Set down each record that follows exactly. Drop the images.

__DATA FOR THE TASK__:
_ _ _ _ _
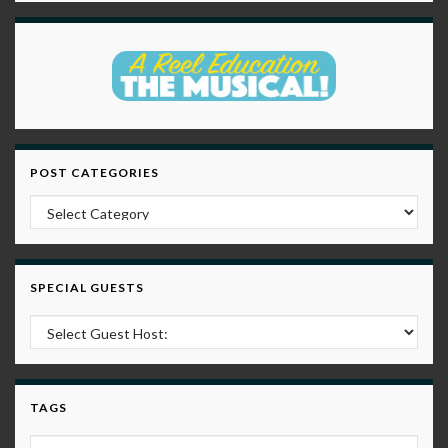
POST CATEGORIES
Post Categories
SPECIAL GUESTS
TAGS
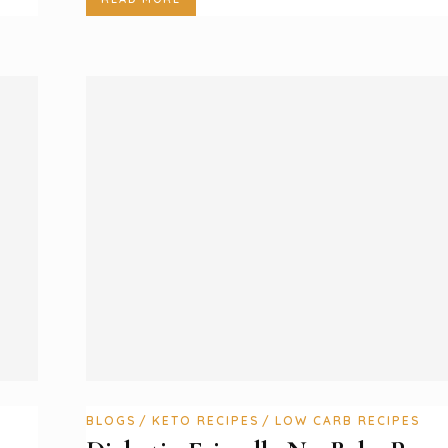
BLOGS
KETO RECIPES
LOW CARB RECIPES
_ _ _ _ _
__SOLUTION FOR THIS EXERCISE__:
POST CATEGORIES
Post Categories
SPECIAL GUESTS
TAGS
BLOGS
KETO RECIPES
LOW CARB RECIPES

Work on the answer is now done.